It is well settled that the Hearing Board "is in the best position to weigh conflicting testimony and to make determinations regarding the credibility of witnesses." (In re Harris (1982), 93 Ill.2d 285, 295, citing In re Howard (1977), 69 Ill.2d 343, 351; In re Smith (1976), 63 Ill.2d 250, 255; In re Bossov (1975), 60 Ill.2d 439, 441, cert. denied (1975), 423 U.S. 928, 46 L.Ed.2d 256, 96 S.Ct. 275.) Here, the Hearing Board was aware of Harvey's and Sherman's dubious backgrounds but chose to believe, with one exception noted below, their version of the events which transpired. Their testimony was corroborated in large part by Lerner, whose reputation was unimpeached. The dispute between respondent and Lerner over the final fee, manifested in a letter respondent attached to his brief, was not made part of the record below; therefore, it will not be considered.
Respondent further alleges that the Hearing Board's decision was improperly influenced by evidence that respondent participated in the forgery scheme, an offense for which he was not charged. We agree that Harvey's testimony indicated respondent may have known about the scheme in advance and aided defendants in the commission of the offense. However, the Hearing Board expressly stated in its report that it disbelieved this portion of the testimony. We therefore fail to perceive how the evidence would have improperly influenced the Hearing Board's decision regarding the misconduct charged.

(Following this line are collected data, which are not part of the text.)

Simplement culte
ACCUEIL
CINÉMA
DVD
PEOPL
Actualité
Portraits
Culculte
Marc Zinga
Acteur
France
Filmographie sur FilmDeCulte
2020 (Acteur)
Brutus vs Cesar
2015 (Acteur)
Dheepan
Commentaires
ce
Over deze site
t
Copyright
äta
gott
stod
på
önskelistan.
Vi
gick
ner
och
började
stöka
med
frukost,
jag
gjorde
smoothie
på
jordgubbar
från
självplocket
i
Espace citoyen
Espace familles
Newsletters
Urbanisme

Respondent next contends that the Hearing Board erred in holding that he labored under a conflict of interest. He argues that he did not undertake to represent the defendants, but merely ascertained the charges against them and retained counsel for them. However, it is customary for an out-of-State attorney to employ local counsel who is more familiar with the State law involved. Further, according to respondent's own testimony, he acted as an "investigative" attorney for defendants from the date of their arrest until sometime after November 7, 1978, the date upon which the alleged conflict of interest arose. Harvey and Sherman testified that they considered respondent as their attorney. He met with the defendants and frequently conversed with them, attempted to obtain reduction of their bond, and worked closely with Lerner in determining how to proceed with the case. Under these facts, the Hearing Board could properly conclude that respondent acted as attorney for the defendants. Although he stated that he never intended to "formally" represent the defendants at trial, legal representation encompasses more than litigation-related services. See People ex rel. Chicago Bar Association v. Barasch (1961), 21 Ill.2d 407; People ex rel. Chicago Bar Association v. Tinkoff (1948), 399 Ill. 282.

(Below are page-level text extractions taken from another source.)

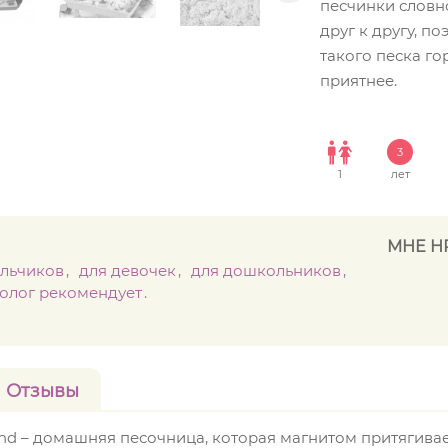
песчинки словн
друг к другу, по
такого песка г
приятнее.
3
1
лет
МНЕ Н
альчиков
для девочек
для дошкольников
олог рекомендует
Отзывы
and – домашняя песочница, которая магнитом притягивае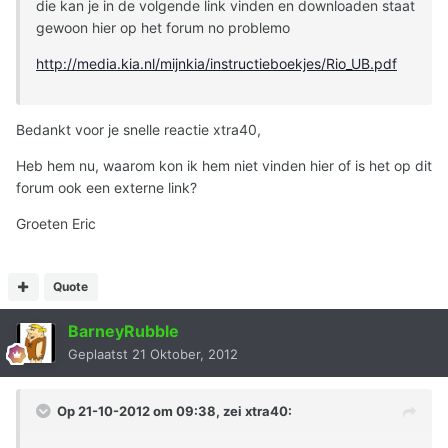
die kan je in de volgende link vinden en downloaden staat
gewoon hier op het forum no problemo
http://media.kia.nl/mijnkia/instructieboekjes/Rio_UB.pdf
Bedankt voor je snelle reactie xtra40,
Heb hem nu, waarom kon ik hem niet vinden hier of is het op dit
forum ook een externe link?
Groeten Eric
Quote
BarneyRubble
Geplaatst
21 Oktober, 2012
Op 21-10-2012 om 09:38, zei xtra40: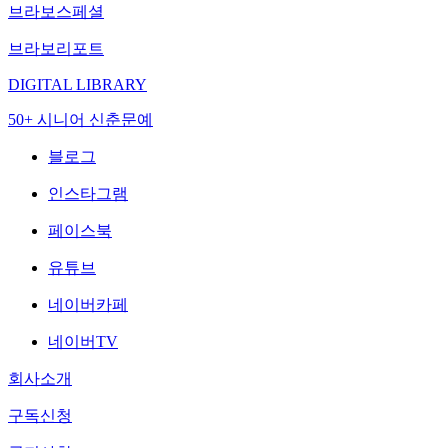
브라보스페셜
브라보리포트
DIGITAL LIBRARY
50+ 시니어 신춘문예
블로그
인스타그램
페이스북
유튜브
네이버카페
네이버TV
회사소개
구독신청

Respondent does not dispute that he also acted as Kordan's attorney. The conflict of interest resulting from such multiple representation is obvious. On November 7, 1978, respondent was aware that Kordan planned the scheme. On that date, Lerner informed him that it would benefit defendants if they advised the prosecuting attorney as to who was responsible for the operation. It was therefore in the defendants' best interests to disclose Kordan's identity, and respondent was obligated to at least apprise them of this alternative. However, because of his duty to Kordan, respondent could not very well counsel defendants to reveal Kordan as the individual responsible for the scheme. Respondent therefore placed himself in the dilemma of having to choose between conflicting duties, the precise situation which the rule against representing conflicting interests is designed to prevent. See In re LaPinska (1978), 72 Ill.2d 461.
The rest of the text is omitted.